Introduction to Customer Segmentation in Python
In this tutorial, you’re going to learn how to implement customer segmentation using RFM(Recency, Frequency, Monetary) analysis from scratch in Python.
In the Retail sector, the various chain of hypermarkets generating an exceptionally large amount of data. This data is generated on a daily basis across the stores. This large database of customer transactions needs to analyze for designing profitable strategies.
All customers have different-different kinds of needs. With the increase in customer base and transaction, it is not easy to understand the requirement of each customer. Identifying potential customers can improve the marketing campaign, which ultimately increases sales. Segmentation can play a better role in grouping those customers into various segments.
For more such tutorials and courses visit DataCamp:
In this tutorial, you will cover the following topics:
- What is Customer Segmentation?
- The need for Customer Segmentation
- Types of Segmentation
- Customer Segmentation using RFM Analysis
- Identify Potential Customer Segments using RFM in Python
- Conclusion
What is Customer Segmentation?
Customer segmentation is a method of dividing customers into groups or clusters on the basis of common characteristics. The market researcher can segment customers into the B2C model using various customer’s demographic characteristics such as occupation, gender, age, location, and marital status. Psychographic characteristics such as social class, lifestyle and personality characteristics, and behavioral characteristics such as spending, consumption habits, product/service usage, and previously purchased products. In the B2B model using various company’s characteristics such as the size of the company, type of industry, and location.

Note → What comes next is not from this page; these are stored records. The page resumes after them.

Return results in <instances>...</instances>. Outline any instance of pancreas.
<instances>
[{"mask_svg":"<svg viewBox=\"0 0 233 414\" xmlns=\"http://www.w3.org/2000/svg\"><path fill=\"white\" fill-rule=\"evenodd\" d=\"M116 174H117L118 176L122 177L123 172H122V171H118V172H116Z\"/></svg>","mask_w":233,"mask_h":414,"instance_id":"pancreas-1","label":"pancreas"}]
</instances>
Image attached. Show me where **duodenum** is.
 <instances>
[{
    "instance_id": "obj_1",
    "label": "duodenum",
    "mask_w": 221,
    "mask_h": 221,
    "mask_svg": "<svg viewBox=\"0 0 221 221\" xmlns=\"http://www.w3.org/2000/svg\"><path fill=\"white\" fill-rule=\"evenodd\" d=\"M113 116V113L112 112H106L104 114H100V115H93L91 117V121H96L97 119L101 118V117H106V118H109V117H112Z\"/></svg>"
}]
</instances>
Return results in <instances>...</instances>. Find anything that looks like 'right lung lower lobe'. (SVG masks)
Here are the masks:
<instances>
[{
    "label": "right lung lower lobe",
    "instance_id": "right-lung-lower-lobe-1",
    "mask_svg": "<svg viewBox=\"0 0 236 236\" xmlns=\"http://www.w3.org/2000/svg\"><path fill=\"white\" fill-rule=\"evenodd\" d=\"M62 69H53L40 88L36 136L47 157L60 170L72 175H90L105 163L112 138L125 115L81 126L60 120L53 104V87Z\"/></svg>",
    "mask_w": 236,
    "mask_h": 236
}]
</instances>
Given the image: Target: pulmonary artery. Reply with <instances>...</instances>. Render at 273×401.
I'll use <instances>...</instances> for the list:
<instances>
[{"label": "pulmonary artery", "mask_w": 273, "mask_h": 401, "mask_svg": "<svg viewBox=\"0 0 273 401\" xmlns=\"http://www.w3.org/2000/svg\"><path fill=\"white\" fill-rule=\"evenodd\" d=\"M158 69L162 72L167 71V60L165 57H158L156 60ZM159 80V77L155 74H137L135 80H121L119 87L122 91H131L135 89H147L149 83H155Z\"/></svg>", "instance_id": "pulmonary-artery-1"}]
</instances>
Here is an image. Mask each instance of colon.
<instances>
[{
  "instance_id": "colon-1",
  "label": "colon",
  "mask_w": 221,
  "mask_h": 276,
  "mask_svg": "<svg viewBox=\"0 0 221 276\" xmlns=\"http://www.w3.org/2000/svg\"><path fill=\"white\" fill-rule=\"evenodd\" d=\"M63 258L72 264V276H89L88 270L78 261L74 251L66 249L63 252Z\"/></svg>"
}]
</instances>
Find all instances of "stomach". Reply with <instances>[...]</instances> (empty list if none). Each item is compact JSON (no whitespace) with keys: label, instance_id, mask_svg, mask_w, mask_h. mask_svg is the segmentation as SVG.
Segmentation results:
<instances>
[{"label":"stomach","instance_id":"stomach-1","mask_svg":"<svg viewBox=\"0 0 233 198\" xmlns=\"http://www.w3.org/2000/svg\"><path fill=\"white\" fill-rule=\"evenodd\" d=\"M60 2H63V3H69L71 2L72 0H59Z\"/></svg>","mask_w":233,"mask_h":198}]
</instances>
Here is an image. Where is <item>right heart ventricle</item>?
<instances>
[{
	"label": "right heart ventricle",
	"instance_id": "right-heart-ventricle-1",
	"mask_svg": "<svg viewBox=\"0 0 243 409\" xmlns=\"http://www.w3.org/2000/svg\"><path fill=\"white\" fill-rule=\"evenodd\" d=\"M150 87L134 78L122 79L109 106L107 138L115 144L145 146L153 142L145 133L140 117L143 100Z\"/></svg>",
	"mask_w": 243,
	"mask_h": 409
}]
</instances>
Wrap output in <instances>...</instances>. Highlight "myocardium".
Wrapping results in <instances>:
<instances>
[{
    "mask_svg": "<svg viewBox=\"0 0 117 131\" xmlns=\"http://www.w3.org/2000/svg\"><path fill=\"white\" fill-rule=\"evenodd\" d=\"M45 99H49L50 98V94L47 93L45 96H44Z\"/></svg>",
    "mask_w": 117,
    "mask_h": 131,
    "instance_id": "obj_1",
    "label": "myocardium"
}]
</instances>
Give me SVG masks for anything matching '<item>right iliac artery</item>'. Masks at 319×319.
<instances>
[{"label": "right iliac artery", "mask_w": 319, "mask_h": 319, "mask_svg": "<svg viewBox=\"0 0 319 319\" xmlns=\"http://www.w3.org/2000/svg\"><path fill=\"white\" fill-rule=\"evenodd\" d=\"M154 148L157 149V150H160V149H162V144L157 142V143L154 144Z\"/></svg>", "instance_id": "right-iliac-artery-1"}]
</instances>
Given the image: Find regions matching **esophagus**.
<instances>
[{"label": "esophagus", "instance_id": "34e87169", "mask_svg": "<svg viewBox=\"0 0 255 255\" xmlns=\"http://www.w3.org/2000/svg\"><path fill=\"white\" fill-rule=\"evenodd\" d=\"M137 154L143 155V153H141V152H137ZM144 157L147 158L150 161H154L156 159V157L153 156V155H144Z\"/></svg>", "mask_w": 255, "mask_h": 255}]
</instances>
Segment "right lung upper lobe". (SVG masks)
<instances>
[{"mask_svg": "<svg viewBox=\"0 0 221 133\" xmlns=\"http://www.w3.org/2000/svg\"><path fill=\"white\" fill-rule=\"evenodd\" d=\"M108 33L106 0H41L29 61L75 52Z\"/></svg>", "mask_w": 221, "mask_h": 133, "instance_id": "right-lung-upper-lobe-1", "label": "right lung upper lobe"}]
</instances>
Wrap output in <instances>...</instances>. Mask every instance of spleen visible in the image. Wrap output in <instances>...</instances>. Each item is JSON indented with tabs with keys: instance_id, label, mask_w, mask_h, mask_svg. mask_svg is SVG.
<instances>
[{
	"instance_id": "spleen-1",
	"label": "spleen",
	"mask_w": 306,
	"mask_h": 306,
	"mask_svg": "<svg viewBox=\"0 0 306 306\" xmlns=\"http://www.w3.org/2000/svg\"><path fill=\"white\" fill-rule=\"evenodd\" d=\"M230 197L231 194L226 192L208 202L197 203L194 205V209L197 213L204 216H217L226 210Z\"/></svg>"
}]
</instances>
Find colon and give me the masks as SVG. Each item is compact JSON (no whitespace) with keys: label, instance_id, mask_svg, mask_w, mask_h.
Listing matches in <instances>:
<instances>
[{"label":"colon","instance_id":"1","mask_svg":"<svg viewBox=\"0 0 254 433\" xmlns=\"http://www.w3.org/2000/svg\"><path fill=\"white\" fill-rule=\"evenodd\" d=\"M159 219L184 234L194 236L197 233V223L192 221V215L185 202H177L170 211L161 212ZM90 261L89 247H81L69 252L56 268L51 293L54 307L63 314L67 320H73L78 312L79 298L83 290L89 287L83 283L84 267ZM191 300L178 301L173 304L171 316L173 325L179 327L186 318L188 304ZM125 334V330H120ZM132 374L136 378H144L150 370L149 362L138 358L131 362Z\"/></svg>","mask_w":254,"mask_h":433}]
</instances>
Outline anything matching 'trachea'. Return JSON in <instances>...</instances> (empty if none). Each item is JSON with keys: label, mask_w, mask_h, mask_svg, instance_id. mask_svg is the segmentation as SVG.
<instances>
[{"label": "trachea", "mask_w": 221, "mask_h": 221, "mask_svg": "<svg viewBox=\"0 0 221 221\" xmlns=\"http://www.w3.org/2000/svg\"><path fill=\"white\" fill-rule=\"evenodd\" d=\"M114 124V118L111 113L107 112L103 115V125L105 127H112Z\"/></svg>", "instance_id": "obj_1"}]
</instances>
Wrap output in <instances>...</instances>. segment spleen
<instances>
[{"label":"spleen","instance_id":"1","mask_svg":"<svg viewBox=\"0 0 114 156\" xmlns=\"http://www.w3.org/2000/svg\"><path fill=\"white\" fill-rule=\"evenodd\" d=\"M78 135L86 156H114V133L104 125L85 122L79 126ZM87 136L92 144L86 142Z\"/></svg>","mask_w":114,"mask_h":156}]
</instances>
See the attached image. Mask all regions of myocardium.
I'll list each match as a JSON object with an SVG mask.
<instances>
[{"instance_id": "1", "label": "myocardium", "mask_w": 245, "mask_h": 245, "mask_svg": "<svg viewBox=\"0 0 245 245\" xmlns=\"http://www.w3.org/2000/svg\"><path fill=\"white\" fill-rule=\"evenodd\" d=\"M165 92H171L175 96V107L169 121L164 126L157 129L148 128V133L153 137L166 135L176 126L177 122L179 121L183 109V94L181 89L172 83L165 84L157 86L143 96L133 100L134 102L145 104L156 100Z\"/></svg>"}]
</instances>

The need for Customer Segmentation
- It will help in identifying the most potential customers.
- It will help managers to easily communicate with a targetted group of the audience.

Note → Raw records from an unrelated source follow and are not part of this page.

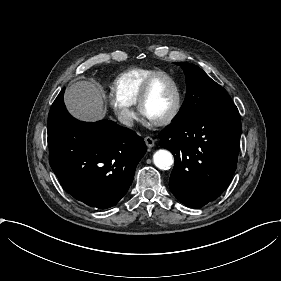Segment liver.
I'll return each instance as SVG.
<instances>
[{"instance_id":"1","label":"liver","mask_w":281,"mask_h":281,"mask_svg":"<svg viewBox=\"0 0 281 281\" xmlns=\"http://www.w3.org/2000/svg\"><path fill=\"white\" fill-rule=\"evenodd\" d=\"M63 100L68 113L78 121L95 123L106 117L102 92L89 80L72 83L65 89Z\"/></svg>"}]
</instances>
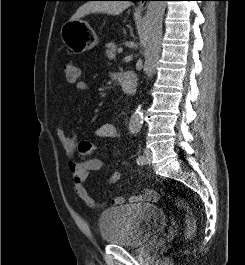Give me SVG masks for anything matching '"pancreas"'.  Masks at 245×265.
I'll use <instances>...</instances> for the list:
<instances>
[{
	"label": "pancreas",
	"instance_id": "pancreas-1",
	"mask_svg": "<svg viewBox=\"0 0 245 265\" xmlns=\"http://www.w3.org/2000/svg\"><path fill=\"white\" fill-rule=\"evenodd\" d=\"M107 48L105 51V55L109 60H115L116 58V50H117V45L114 42L107 43L105 45Z\"/></svg>",
	"mask_w": 245,
	"mask_h": 265
}]
</instances>
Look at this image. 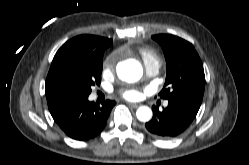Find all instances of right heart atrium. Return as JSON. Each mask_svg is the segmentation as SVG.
I'll return each mask as SVG.
<instances>
[{
  "label": "right heart atrium",
  "mask_w": 249,
  "mask_h": 165,
  "mask_svg": "<svg viewBox=\"0 0 249 165\" xmlns=\"http://www.w3.org/2000/svg\"><path fill=\"white\" fill-rule=\"evenodd\" d=\"M114 55H112L111 57L108 58V60L104 63V69L109 68L111 61L113 60Z\"/></svg>",
  "instance_id": "d8ad5b80"
}]
</instances>
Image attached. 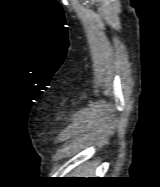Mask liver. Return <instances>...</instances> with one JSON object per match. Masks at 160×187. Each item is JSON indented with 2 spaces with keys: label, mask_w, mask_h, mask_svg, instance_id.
<instances>
[{
  "label": "liver",
  "mask_w": 160,
  "mask_h": 187,
  "mask_svg": "<svg viewBox=\"0 0 160 187\" xmlns=\"http://www.w3.org/2000/svg\"><path fill=\"white\" fill-rule=\"evenodd\" d=\"M92 174L90 169H78L76 175H82V177H89Z\"/></svg>",
  "instance_id": "1"
}]
</instances>
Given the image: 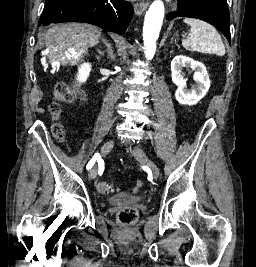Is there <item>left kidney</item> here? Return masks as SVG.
Here are the masks:
<instances>
[{"instance_id":"obj_1","label":"left kidney","mask_w":256,"mask_h":267,"mask_svg":"<svg viewBox=\"0 0 256 267\" xmlns=\"http://www.w3.org/2000/svg\"><path fill=\"white\" fill-rule=\"evenodd\" d=\"M182 68H191L195 72L193 80H195L196 84L192 86L191 90H187V78L182 76ZM171 78L173 84L177 86L175 98L179 104L194 106L206 96L210 88V80L204 64L195 62L188 56H175L173 58L171 62Z\"/></svg>"}]
</instances>
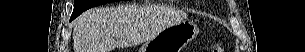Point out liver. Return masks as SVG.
I'll return each instance as SVG.
<instances>
[{
  "label": "liver",
  "instance_id": "liver-1",
  "mask_svg": "<svg viewBox=\"0 0 305 52\" xmlns=\"http://www.w3.org/2000/svg\"><path fill=\"white\" fill-rule=\"evenodd\" d=\"M163 29L148 26L142 7L93 8L74 23V52H111L116 47L148 41Z\"/></svg>",
  "mask_w": 305,
  "mask_h": 52
}]
</instances>
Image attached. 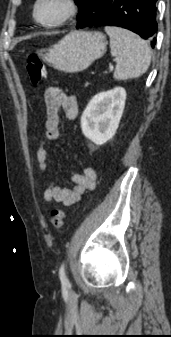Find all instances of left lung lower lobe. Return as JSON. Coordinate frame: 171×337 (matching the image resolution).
Here are the masks:
<instances>
[{
	"mask_svg": "<svg viewBox=\"0 0 171 337\" xmlns=\"http://www.w3.org/2000/svg\"><path fill=\"white\" fill-rule=\"evenodd\" d=\"M157 0H89L78 19L77 28L119 26L156 43Z\"/></svg>",
	"mask_w": 171,
	"mask_h": 337,
	"instance_id": "left-lung-lower-lobe-1",
	"label": "left lung lower lobe"
}]
</instances>
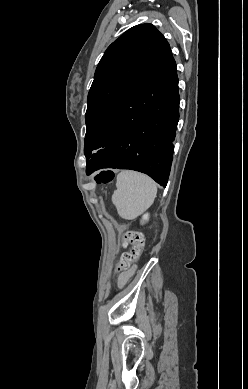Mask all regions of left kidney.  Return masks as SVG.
Masks as SVG:
<instances>
[{
    "instance_id": "1",
    "label": "left kidney",
    "mask_w": 248,
    "mask_h": 389,
    "mask_svg": "<svg viewBox=\"0 0 248 389\" xmlns=\"http://www.w3.org/2000/svg\"><path fill=\"white\" fill-rule=\"evenodd\" d=\"M149 220V214H144L142 216V220H141V224L143 225L144 223H146L147 221Z\"/></svg>"
}]
</instances>
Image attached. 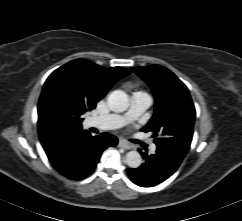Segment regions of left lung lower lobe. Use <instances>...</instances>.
Wrapping results in <instances>:
<instances>
[{
  "mask_svg": "<svg viewBox=\"0 0 242 221\" xmlns=\"http://www.w3.org/2000/svg\"><path fill=\"white\" fill-rule=\"evenodd\" d=\"M141 155L145 162L138 168L128 169L127 173L136 185L150 187L170 177L178 169L186 154L172 147L157 145L154 154L141 152Z\"/></svg>",
  "mask_w": 242,
  "mask_h": 221,
  "instance_id": "obj_1",
  "label": "left lung lower lobe"
}]
</instances>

- Also, help in selecting the best medium for communicating with the targetted segment.
- It improves the quality of service, loyalty, and retention.
- Improve customer relationships via a better understanding of the needs of segments.
- It provides opportunities for upselling and cross-selling.
- It will help managers to design special offers for targetted customers, to encourage them to buy more products.
- It helps companies to stay a step ahead of competitors.
- it also helps in identifying new products that customers could be interested in.
Originally published at https://www.datacamp.com/community/tutorials/random-forests-classifier-python
Types of Segmentation
Customer Segmentation using RFM analysis
RFM (Recency, Frequency, Monetary) analysis is a behavior-based approach grouping customers in segments. It groups the customers on the basis of their previous purchase transactions. how recently how often and how much did the customer buy. RFM filters customers into various groups for the purpose of better service. It helps managers to identify potential customers to do a more profitable business. There is a segment of customer who is the big spender but what if they purchased only once or how recently they purchased? Do they often purchase our product? Also, It helps managers to run an effective promotional campaign for personalized service.
- Recency (R): Who has purchased recently? Number of days since last purchase (least recency)
- Frequency (F): Who has purchased frequently? It means the total number of purchases. ( high frequency)
- Monetary Value(M): Who has a high purchase amount? It means the total money customer spent (high monetary value)
Here, Each of the three variables(Recency, Frequency, and Monetary) consists of four equal groups, which creates 64 (4x4x4) different customer segments.
Steps of RFM(Recency, Frequency, Monetary):
- Calculate the Recency, Frequency, Monetary values for each customer.
- Add segment bin values to the RFM table using quartile.
- Sort the customer RFM score in ascending order.
Identify Potential Customer Segments using RFM in Python
Importing Required Library
# import modules
import pandas as pd # for dataframes
import matplotlib.pyplot as plt # for plotting graphs
import seaborn as sns # for plotting graphs
import datetime as dt
Loading Dataset
Let’s first load the required HR dataset using pandas’ read CSV function. You can download the data from this link.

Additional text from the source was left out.